Elección bajo la autoridad de Alberico II
Esteban VIII llegó al pontificado durante el dominio de Alberico II. La elección respondió a los equilibrios políticos de Roma y tuvo lugar en un contexto en el que el príncipe de los Romanos podía imponer su voluntad sobre la ciudad. La documentación no presenta a Esteban como un pontífice completamente independiente de Alberico; al contrario, describe todo su reinado bajo la autoridad política del gobernante romano.
Esta dependencia explica la escasez de iniciativas propias y la limitada proyección internacional de su pontificado. Esteban no dispuso de la libertad necesaria para convertir la sede romana en un centro autónomo de decisión política, como ocurriría más tarde con la intervención de los emperadores germánicos y, posteriormente, con la reforma papal del siglo XI.
Apoyo a Luis IV de Francia
Uno de los rasgos más conocidos de la política de Esteban VIII fue su apoyo a Luis IV de Ultramar, rey de los francos occidentales. La dinastía carolingia, que había sostenido durante generaciones una relación privilegiada con el papado, atravesaba entonces una profunda decadencia.
Esteban intentó defender los derechos de Luis IV frente a los nobles que podían abandonar su fidelidad al monarca. Llegó a amenazar con la excomunión a quienes no permanecieran leales al rey franco. Esta intervención mostraba que el papa todavía conservaba una autoridad moral y canónica reconocida más allá de Roma, aunque careciera de medios militares propios para imponer sus decisiones.
El apoyo a Luis IV también respondía a una larga tradición de cooperación entre la Santa Sede y los soberanos francos. Desde el siglo VIII, los papas habían recurrido a los reyes carolingios para proteger Roma frente a los lombardos y defender los territorios vinculados a la Iglesia romana. La alianza entre Esteban II y Pipino el Breve había constituido un precedente fundamental: el papa buscó protección franca y, a cambio, reforzó la legitimidad religiosa de la nueva dinastía.
La decadencia carolingia
En tiempos de Esteban VIII, la unidad política construida por Carlomagno ya pertenecía al pasado. El reino franco se había dividido en distintas entidades, mientras la aristocracia regional aumentaba su poder. La autoridad de los últimos carolingios resultaba especialmente frágil, y los nobles podían actuar con amplia autonomía.
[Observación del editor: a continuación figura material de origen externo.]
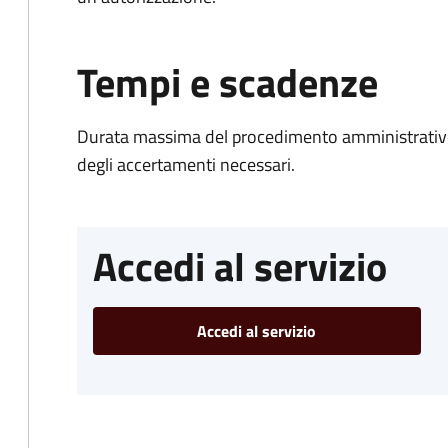
Tempi e scadenze
Durata massima del procedimento amministrativo:
degli accertamenti necessari.
Accedi al servizio
Accedi al servizio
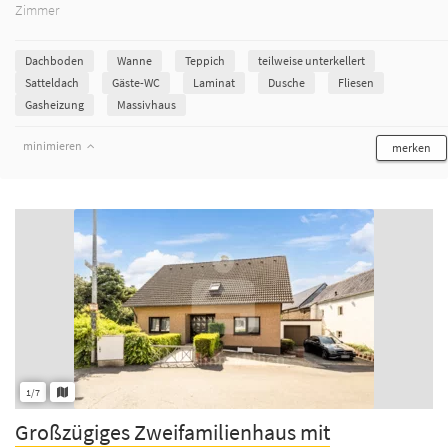
Zimmer
Dachboden
Wanne
Teppich
teilweise unterkellert
Satteldach
Gäste-WC
Laminat
Dusche
Fliesen
Gasheizung
Massivhaus
minimieren
merken
1/7
Großzügiges Zweifamilienhaus mit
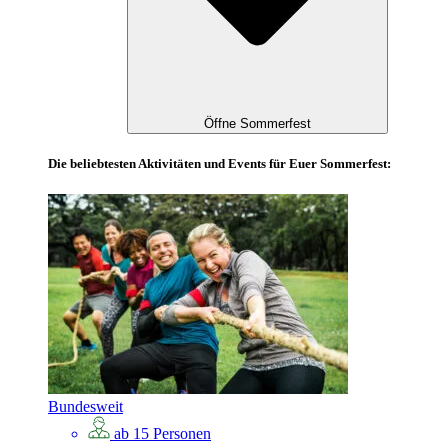
Öffne Sommerfest
Die beliebtesten Aktivitäten und Events für Euer Sommerfest:
Bundesweit
ab 15 Personen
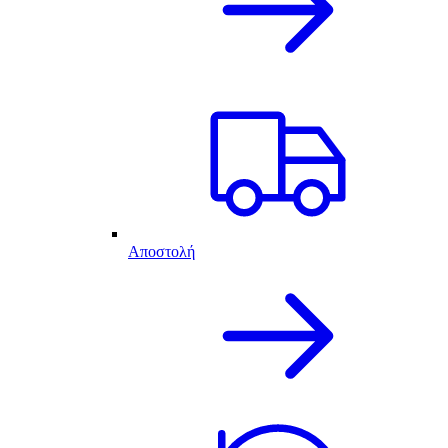
Αποστολή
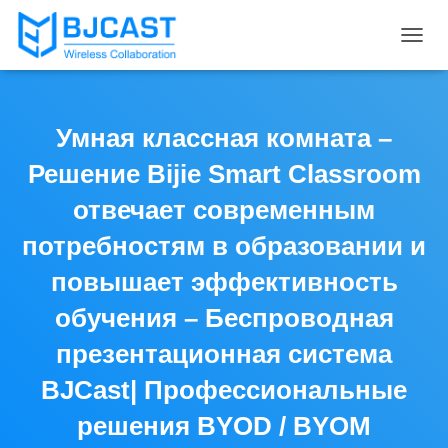
T
O
G
G
L
Умная классная комната –
E
N
Решение Bijie Smart Classroom
A
V
отвечает современным
I
потребностям в образовании и
G
A
повышает эффективность
T
I
обучения – Беспроводная
O
N
презентационная система
BJCast| Профессиональные
решения BYOD / BYOM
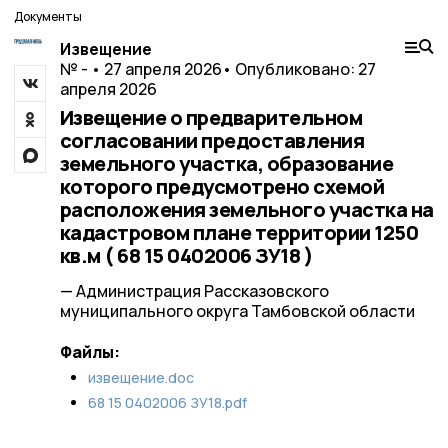
Документы
Извещение
№ - • 27 апреля 2026
• Опубликовано: 27
апреля 2026
Извещение о предварительном
согласовании предоставления
земельного участка, образование
которого предусмотрено схемой
расположения земельного участка на
кадастровом плане территории 1250
кв.м ( 68 15 0402006 ЗУ18 )
— Администрация Рассказовского
муниципального округа Тамбовской области
Файлы:
извещение.doc
68 15 0402006 ЗУ18.pdf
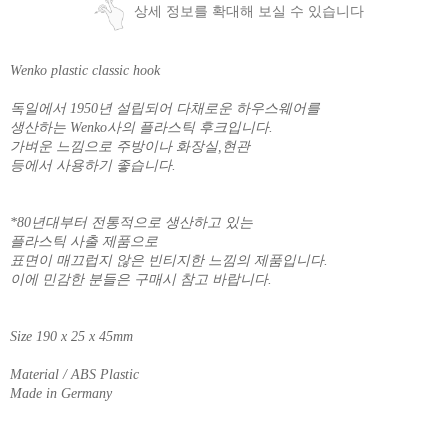
상세 정보를 확대해 보실 수 있습니다
Wenko plastic classic hook
독일에서 1950년 설립되어 다채로운 하우스웨어를
생산하는 Wenko사의 플라스틱 후크입니다.
가벼운 느낌으로 주방이나 화장실,현관
등에서 사용하기 좋습니다.
*80년대부터 전통적으로 생산하고 있는
플라스틱 사출 제품으로
표면이 매끄럽지 않은 빈티지한 느낌의 제품입니다.
이에 민감한 분들은 구매시 참고 바랍니다.
Size 190 x 25 x 45mm
Material / ABS Plastic
Made in Germany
En el reino franco occidental, la monarquía de Luis IV debía enfrentarse a magnates territoriales que controlaban castillos, ejércitos y redes de vasallaje. La fidelidad al rey dependía menos de una administración central sólida que de pactos personales y equilibrios cambiantes. El papado intentó preservar la continuidad carolingia porque consideraba que una monarquía franca fuerte podía ofrecer estabilidad y protección a la Iglesia.
La crisis carolingia tuvo consecuencias directas para Roma. Cuando desapareció una autoridad franca suficientemente fuerte, el papado quedó más expuesto a las familias nobiliarias romanas y a los poderes locales italianos. La fragmentación política debilitó la protección exterior de la Santa Sede y favoreció el predominio de los príncipes romanos.